Tutorial III: Howtos

1) How to freeze a module during training?

To freeze a module during training, use the include and exclude arguments of module's .collect_params() and .collect_self_updates() functions.


class FOO(Module):
    def __init__(self):
        self.cnn0 = Conv2D(...)
        self.cnn1 = Conv2D(...)
        self.cnn2 = Conv2D(...)

# Now we will freeze cnn0 and cnn1 submodules during training
model    = Foo()
loss     = ...
params   = model.collect_params(exclude=['cnn0', 'cnn1'])
updates  = optimizer(loss, params)
updates.update(model.colect_self_updates(exclude=['cnn0', 'cnn1']))
train_fn = theano.function([...], [...], updates=updates, no_default_updates=False)

2) How to initialize a partially modified model with previouslly trained weights?

A frequently encountered scenario in research is that we want to re-use trained weights from a previous model to initialize a new model, usually partially modified. The most convenient way is to use Module's set_weights_by_name() method with the unmatched argument set to warn or ignore. To use this method, it's assumed that you didn't change the variable's name to be initialized; otherwise, you can use the name_map argument to input the corresponding weight->variable mapping, or the most primitive way, use tensor's get_value() and set_value() methods explicitly.


from dandelion.util import gpickle
old_model_file = ...
old_module_weights, old_userdata = gpickle.load(old_model_file)
new_model = ...
new_model.set_weights_by_name(old_module_weights, unmatched='warn')

3) How to add random noise to a tensor?

Just use Theano's MRG_RandomStreams module.


from theano.sandbox.rng_mrg import MRG_RandomStreams as RandomStreams
srng = RandomStreams(np.random.randint(1, 2147462579))
y = x + srng.normal(x.shape, avg=0.0, std=0.1)   # add Gaussian noise to x

What you'd keep in mind is that if you used Theano's MRG_RandomStreams module, remember to set no_default_updates=False when compiling functions.

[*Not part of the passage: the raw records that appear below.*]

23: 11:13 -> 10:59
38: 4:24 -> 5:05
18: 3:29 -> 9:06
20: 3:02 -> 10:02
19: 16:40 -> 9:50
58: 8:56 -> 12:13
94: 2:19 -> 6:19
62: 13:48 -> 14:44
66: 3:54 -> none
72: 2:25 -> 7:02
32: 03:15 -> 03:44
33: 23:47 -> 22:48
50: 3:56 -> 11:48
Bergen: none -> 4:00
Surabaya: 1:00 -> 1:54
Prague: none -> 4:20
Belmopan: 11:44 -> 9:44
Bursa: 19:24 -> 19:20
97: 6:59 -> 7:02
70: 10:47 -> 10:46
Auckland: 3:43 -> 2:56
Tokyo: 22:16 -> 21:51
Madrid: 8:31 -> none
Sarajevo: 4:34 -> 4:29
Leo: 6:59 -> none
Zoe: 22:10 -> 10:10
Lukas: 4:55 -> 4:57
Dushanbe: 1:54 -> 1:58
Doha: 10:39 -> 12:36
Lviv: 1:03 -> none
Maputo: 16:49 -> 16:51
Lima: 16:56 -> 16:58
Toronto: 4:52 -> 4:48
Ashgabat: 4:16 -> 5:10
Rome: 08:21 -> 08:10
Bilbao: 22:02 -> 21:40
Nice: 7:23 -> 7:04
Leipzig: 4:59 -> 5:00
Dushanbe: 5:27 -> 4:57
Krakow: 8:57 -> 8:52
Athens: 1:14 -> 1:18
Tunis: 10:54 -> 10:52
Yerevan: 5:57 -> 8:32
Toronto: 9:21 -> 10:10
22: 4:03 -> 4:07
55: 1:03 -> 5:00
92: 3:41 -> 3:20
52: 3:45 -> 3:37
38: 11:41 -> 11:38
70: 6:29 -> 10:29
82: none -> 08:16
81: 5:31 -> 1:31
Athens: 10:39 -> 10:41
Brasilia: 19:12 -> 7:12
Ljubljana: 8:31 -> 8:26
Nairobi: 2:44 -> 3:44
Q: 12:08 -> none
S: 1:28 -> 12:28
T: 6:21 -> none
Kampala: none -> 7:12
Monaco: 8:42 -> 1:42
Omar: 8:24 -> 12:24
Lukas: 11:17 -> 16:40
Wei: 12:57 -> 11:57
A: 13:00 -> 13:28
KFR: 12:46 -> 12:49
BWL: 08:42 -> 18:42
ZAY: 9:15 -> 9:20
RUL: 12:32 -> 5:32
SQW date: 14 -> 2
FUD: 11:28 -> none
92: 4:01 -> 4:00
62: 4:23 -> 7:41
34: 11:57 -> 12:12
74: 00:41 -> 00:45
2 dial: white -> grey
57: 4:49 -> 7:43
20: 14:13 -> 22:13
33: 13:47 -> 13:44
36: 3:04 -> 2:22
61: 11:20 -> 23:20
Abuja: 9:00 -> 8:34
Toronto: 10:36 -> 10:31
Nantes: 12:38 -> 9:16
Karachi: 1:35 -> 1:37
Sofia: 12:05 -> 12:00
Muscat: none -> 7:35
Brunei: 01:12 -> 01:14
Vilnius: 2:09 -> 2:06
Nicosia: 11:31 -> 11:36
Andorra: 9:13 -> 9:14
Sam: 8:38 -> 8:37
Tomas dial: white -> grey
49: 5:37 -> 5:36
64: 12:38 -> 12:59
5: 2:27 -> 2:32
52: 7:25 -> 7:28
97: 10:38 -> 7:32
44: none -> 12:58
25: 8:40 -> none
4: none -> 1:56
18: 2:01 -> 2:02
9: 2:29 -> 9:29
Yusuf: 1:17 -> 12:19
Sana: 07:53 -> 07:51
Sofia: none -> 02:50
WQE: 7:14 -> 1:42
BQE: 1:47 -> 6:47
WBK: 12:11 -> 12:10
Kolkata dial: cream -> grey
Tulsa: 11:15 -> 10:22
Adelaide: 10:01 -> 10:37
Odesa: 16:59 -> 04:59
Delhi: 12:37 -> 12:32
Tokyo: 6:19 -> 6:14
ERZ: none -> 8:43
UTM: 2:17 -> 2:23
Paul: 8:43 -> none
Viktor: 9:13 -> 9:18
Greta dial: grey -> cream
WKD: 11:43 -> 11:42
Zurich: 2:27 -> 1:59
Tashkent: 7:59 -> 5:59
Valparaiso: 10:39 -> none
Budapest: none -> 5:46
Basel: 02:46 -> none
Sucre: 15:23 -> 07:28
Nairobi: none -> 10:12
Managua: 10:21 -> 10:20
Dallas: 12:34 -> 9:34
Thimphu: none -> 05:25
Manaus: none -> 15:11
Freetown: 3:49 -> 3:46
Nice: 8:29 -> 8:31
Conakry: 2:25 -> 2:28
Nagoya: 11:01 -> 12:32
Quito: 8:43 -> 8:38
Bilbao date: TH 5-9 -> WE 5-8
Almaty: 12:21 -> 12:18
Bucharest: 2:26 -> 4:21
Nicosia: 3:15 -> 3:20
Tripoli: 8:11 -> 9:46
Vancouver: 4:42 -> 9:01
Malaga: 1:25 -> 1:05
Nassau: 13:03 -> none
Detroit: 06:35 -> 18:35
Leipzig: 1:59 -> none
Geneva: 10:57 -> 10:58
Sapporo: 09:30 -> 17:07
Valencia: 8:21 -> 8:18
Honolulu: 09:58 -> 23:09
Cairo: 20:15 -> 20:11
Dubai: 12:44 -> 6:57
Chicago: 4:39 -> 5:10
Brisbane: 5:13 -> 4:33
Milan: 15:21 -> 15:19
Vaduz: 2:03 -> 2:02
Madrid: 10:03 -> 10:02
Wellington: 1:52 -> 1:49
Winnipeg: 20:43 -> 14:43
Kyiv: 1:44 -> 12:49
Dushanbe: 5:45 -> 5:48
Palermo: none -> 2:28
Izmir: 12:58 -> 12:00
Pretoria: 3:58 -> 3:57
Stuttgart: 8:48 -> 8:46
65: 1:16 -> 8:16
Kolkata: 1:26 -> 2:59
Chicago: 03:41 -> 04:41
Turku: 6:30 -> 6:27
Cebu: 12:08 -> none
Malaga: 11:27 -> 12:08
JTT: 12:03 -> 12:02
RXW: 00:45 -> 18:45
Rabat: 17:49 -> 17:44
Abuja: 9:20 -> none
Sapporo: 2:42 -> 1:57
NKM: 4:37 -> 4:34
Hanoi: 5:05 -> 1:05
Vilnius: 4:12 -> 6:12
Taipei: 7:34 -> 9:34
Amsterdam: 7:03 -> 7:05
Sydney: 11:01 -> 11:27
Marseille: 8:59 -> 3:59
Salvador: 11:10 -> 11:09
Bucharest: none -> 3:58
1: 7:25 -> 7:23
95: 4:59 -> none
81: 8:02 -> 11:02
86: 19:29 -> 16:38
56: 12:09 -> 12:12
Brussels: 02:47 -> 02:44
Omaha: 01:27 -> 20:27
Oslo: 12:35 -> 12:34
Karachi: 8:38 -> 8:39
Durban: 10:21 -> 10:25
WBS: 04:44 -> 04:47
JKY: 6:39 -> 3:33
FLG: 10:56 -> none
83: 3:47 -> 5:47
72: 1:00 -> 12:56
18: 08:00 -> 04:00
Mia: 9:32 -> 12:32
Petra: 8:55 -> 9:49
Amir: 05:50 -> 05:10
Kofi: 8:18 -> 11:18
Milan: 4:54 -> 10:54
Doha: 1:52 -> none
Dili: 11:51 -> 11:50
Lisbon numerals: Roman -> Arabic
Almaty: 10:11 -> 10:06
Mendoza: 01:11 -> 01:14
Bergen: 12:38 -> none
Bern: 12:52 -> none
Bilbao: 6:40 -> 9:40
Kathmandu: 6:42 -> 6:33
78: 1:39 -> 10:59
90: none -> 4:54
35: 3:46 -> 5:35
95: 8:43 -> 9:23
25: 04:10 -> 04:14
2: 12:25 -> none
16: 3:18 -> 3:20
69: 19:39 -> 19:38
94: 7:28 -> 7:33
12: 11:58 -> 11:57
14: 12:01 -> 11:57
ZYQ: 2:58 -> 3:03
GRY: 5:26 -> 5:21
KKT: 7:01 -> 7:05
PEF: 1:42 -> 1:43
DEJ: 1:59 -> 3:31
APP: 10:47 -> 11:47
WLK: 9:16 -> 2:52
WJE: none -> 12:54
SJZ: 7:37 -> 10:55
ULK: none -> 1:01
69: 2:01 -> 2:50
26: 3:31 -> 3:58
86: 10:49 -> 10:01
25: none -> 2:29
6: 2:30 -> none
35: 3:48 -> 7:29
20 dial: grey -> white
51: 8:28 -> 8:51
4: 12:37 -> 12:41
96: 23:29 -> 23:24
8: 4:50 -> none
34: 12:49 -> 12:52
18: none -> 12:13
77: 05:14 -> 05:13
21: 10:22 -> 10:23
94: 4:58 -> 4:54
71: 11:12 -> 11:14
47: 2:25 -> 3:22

4) How to do model-parallel training?

According to issue 6655, model-parallel multi-GPU support of Theano will never be finished, so it won't be possible to do model-parallel training with Theano, and of course, Dandelion.
For data-parallel training, refer to platoon for possible solution. We may implement our multi-GPU data-parallel training scheme later, stay tuned.